Sustainable investing: how to change the world
Sustainable portfolios have attracted quarter of managed money
● Can you use your investments to influence the attitudes of publicly listed companies on the environment, climate change or carbon resources? Can you force them to treat their workers, customers and shareholders fairly and honestly?
Advocates of sustainable investing believe that now, more than ever, you can play a role as global interest in sustainable investing rises.
Sustainable investing has until now largely been the preserve of big investors with long-term investment horizons, such as retirement funds, which can use members’ funds to invest in private-equity projects with a social or environmental impact. These include infrastructure development and investments in renewable energy.
But sustainable investing is now going mainstream, Hortense Bioy, Morningstar’s director of passive strategies and sustainability research, told the recent Morningstar investment conferences in Cape Town and Johannesburg.
$23-trillion invested
That is because of an increasing focus on environmental, social and governance (ESG) issues in listed companies.
Bioy says that globally it is estimated that more than $23-trillion is invested in portfolios with an ESG focus — that is a quarter of all the money that is managed by professional managers around the world.
SA is seemingly following the trend. A recent survey by investment company Schroders among South Africans with more than à10,000 (R168,000) a year to invest found interest in sustainable investments was 13% higher than the global average.
The Financial Sector Conduct Authority has published a directive under the Pension Funds Act that, if implemented, will force funds to reflect on the sustainability of their investments.
This changes the direction for asset managers and brings new options to make investment choices that give leverage over the ESG decisions of listed companies.
You will be able to choose unit trust funds on investment platforms based on ESG issues.
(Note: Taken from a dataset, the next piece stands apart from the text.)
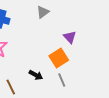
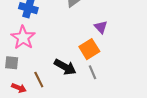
black arrow: (36, 75) -> (65, 67), size x1.5

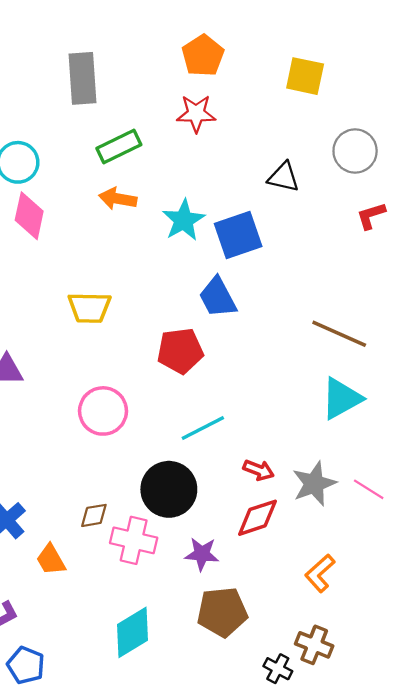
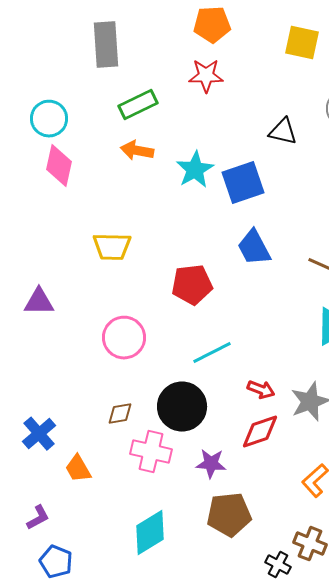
orange pentagon: (203, 56) -> (212, 25), turned 30
blue trapezoid: (218, 297) -> (254, 248), moved
brown diamond: (94, 515) -> (120, 414), moved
Fund-rating agency Morningstar has developed a sustainability rating for funds, including South African unit trust funds, and Old Mutual is working on a rating for funds on its platform.
World Wildlife Fund
Glacier by Sanlam plans to launch a rating endorsed by the World Wildlife Fund (WWF), says Leigh Kohler, head of research at Glacier. The platform also offers a balanced or multi-asset fund, the Prescient Living Planet Fund, that is managed in partnership with the WWF.
Several local asset managers are focusing on integrating responsible investment practices across their investment strategies. As part of its ESG focus, Old Mutual Unit Trusts is opening two ESG-focused global indextracking funds to individual investors.
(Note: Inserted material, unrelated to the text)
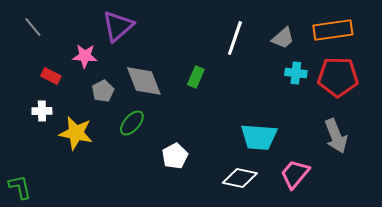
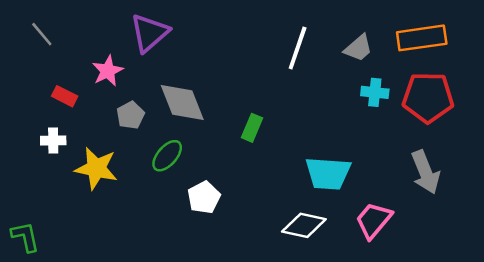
pink star: (85, 56) -> (108, 71), turned -30
green rectangle: (196, 77) -> (252, 128), moved
white pentagon: (175, 156) -> (204, 197), moved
Jon Duncan, head of responsible investment at Old Mutual, says global index firm MSCI has been pragmatic about balancing the focus on ESG and returns.
Duncan and Bioy say there is evidence that ESG investments meet and often outperform investors’ return expectations.
Duncan says a meta-study of 190 different studies was conducted and found that 80% of the research demonstrated that prudent sustainability practices had a positive influence on investment performance.
He says the ESG score is a measure for management quality and companies that score well on ESG do well elsewhere. These companies have a lower cost of capital, use resources more efficiently, have a lower staff turnover, better productivity, better brand recognition, a stronger social licence to operate and innovate better, he says.
They also create profits while solving social problems, he says.
Though adoption of ESG investing is growing, it isn’t regarded universally as the answer to all the world’s problems or even to investors’ desire to achieve good returns.
SA’s socially responsible index-tracking and actively managed funds have to date not been wildly successful. CoreShares closed the BGreen exchange-traded fund, a Nedbank initiative.
CoreShares manager Gareth Stobie says the fund was small and the maintenance of the customised index became problematic. He says CoreShares believes that ESG is not an asset class but should be woven into the fabric of how the company invests.
When it comes to returns, CoreShares believes selecting funds based on their ESG scores can help manage risks better, but lower risk should equal lower returns and not the other way around.
Indices with an ESG focus may also impair diversification that broad indices provide, he says.
Stobie says that globally, index-tracking investment companies that are forced to be long-term holders of, for example, the shares in the JSE all-share and top-40 indices or the S&P500 index, are motivated to be active shareholders. Active shareholders or active stewards talk to the management of companies on ESG-related issues whereas an active manager who doesn’t practise active stewardship may just sell the stock.
CoreShares is not yet able to engage actively but it aims to build this capacity in time, Stobie says.
Active engagement is the focus of one of the longer-standing actively managed socially responsible funds in SA.
Terence Craig, the manager of the Element Earth Equity Fund, says the fund does not screen out, for example, all mining shares.
It, however, avoids companies with poor governance, such as Steinhoff and Naspers, but will invest in companies with good valuations (share prices relative to earnings) with which Element can engage to improve their ESG practices, says Craig.